E o "espiritismo" brasileiro? Esse nem está aí para ter pena. Pelo contrário, chega a afirmar que o sofredor que mais se humilha é o "mais abençoado", acreditando no "quanto pior, melhor", no qual quanto mais a pessoa sofrer desgraças, humilhações, empecilhos e tragédias, mais receberá as prometidas "bênçãos futuras".
"As humilhações são frequentes? As ameaças não param de crescer? Sua vida está em risco? Não se preocupe, ah, que sorte a sua você ser humilhado e ameaçado pelo mundo, quando Deus lhe ama, lhe admira e lhe protege, e, na tragédia iminente, um manancial de bênçãos eternas lhe espera à sua frente", é o que dizem os moralistas do "espiritismo".

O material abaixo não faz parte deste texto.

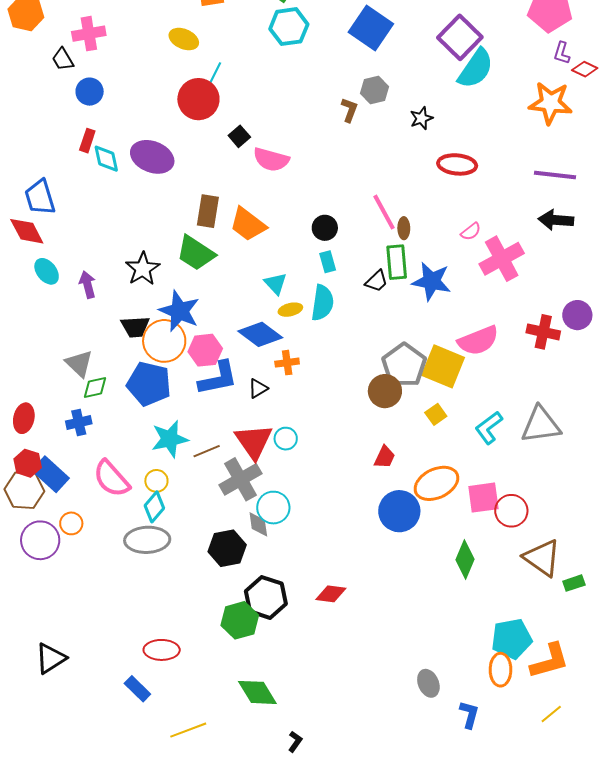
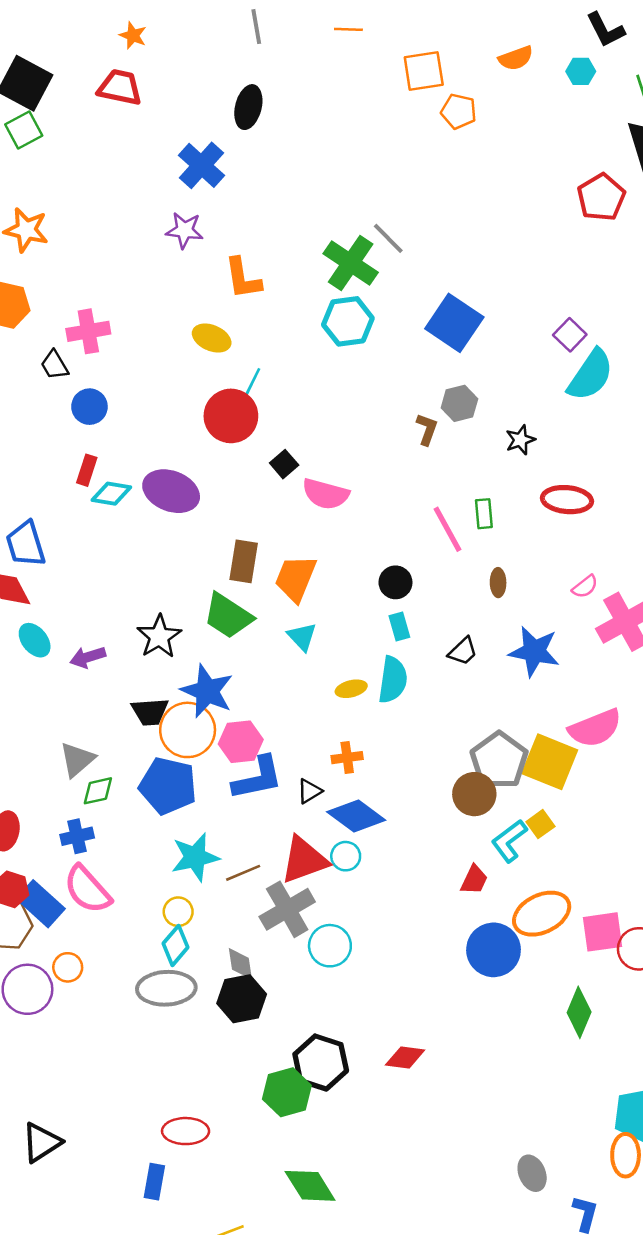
purple square: (460, 37) -> (570, 335), size x0.6
cyan diamond: (106, 159) -> (111, 494), turned -68
pink line: (384, 212) -> (448, 529), moved
orange trapezoid: (248, 224) -> (296, 578), turned 75
green rectangle: (397, 262) -> (484, 514), moved, size x0.7
cyan triangle: (276, 284) -> (302, 637), moved
purple arrow: (88, 285) -> (88, 657), turned -92
blue diamond: (260, 334) -> (356, 816), moved
gray triangle: (79, 363) -> (77, 760), turned 36
cyan L-shape: (489, 428) -> (509, 841), moved
red triangle: (254, 441) -> (304, 860), turned 45
pink semicircle: (111, 479) -> (87, 889), moved
gray diamond: (258, 524) -> (240, 964), moved
black hexagon: (227, 548) -> (242, 999), moved
blue rectangle: (137, 689) -> (154, 1182), turned 56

Quanto sadismo. E isso feito com palavras que soam dóceis, pois há muitas palavras traiçoeiras com um suave e digerível gosto de mel. E quão desgraçado é o moralista religioso que diz isso, tentando forçar a pessoa a aguentar desgraças sob o pretexto da fé.
Essa perversidade faz o "espiritismo" brasileiro se distanciar completamente dos ensinamentos espíritas originais, que nada têm a ver com o moralismo retrógrado de Francisco Cândido Xavier, um devoto da Teologia do Sofrimento medieval que não merece 1% da adoração que recebe, mesmo quando se admite "imperfeições" em sua pessoa. Seu moralismo retrógrado apresenta perversidades que são facilmente identificadas no simples apelo para se aguentar o sofrimento em silêncio e sem queixumes. Pura crueldade dissolvida em palavras melífluas.